• YOUR TASK
Since pictures do not belong in the copy, please repeat every record below exactly without them.

• DATASET CONTENT
__________

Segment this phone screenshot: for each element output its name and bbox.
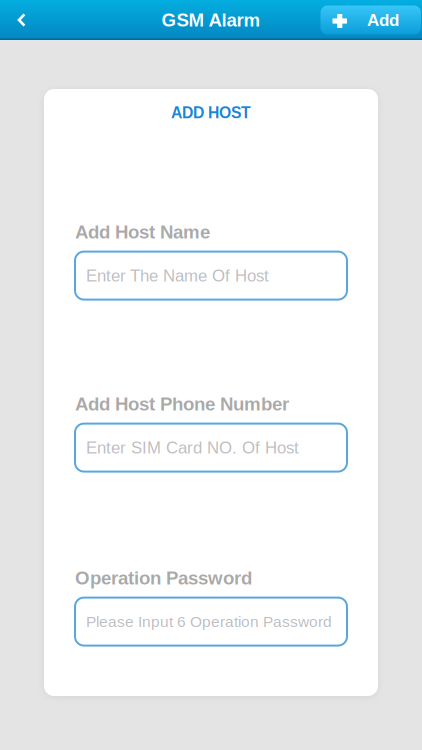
staticText: GSM Alarm — [162, 10, 260, 30]
button[interactable]: Enter The Name Of Host — [75, 252, 347, 300]
staticText: Add Host Phone Number — [75, 394, 289, 414]
staticText: Add — [367, 10, 399, 30]
button[interactable]: Enter SIM Card NO. Of Host — [75, 424, 347, 472]
staticText: Enter SIM Card NO. Of Host — [86, 438, 299, 457]
button[interactable]: Please Input 6 Operation Password — [75, 598, 347, 646]
staticText: Add Host Name — [75, 222, 210, 242]
staticText: Please Input 6 Operation Password — [86, 613, 332, 630]
button[interactable]: Add — [320, 6, 421, 34]
staticText: Enter The Name Of Host — [86, 266, 269, 285]
button[interactable]: Back — [5, 1, 39, 39]
staticText: ADD HOST — [171, 104, 251, 122]
staticText: Operation Password — [75, 568, 252, 588]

__________

• ANSWER TO THE EXERCISE
Segment this phone screenshot: for each element output its name and bbox.
staticText: GSM Alarm — [162, 10, 260, 30]
button[interactable]: Enter The Name Of Host — [75, 252, 347, 300]
staticText: Add Host Phone Number — [75, 394, 289, 414]
staticText: Add — [367, 10, 399, 30]
button[interactable]: Enter SIM Card NO. Of Host — [75, 424, 347, 472]
staticText: Enter SIM Card NO. Of Host — [86, 438, 299, 457]
button[interactable]: Please Input 6 Operation Password — [75, 598, 347, 646]
staticText: Add Host Name — [75, 222, 210, 242]
staticText: Please Input 6 Operation Password — [86, 613, 332, 630]
button[interactable]: Add — [320, 6, 421, 34]
staticText: Enter The Name Of Host — [86, 266, 269, 285]
button[interactable]: Back — [5, 1, 39, 39]
staticText: ADD HOST — [171, 104, 251, 122]
staticText: Operation Password — [75, 568, 252, 588]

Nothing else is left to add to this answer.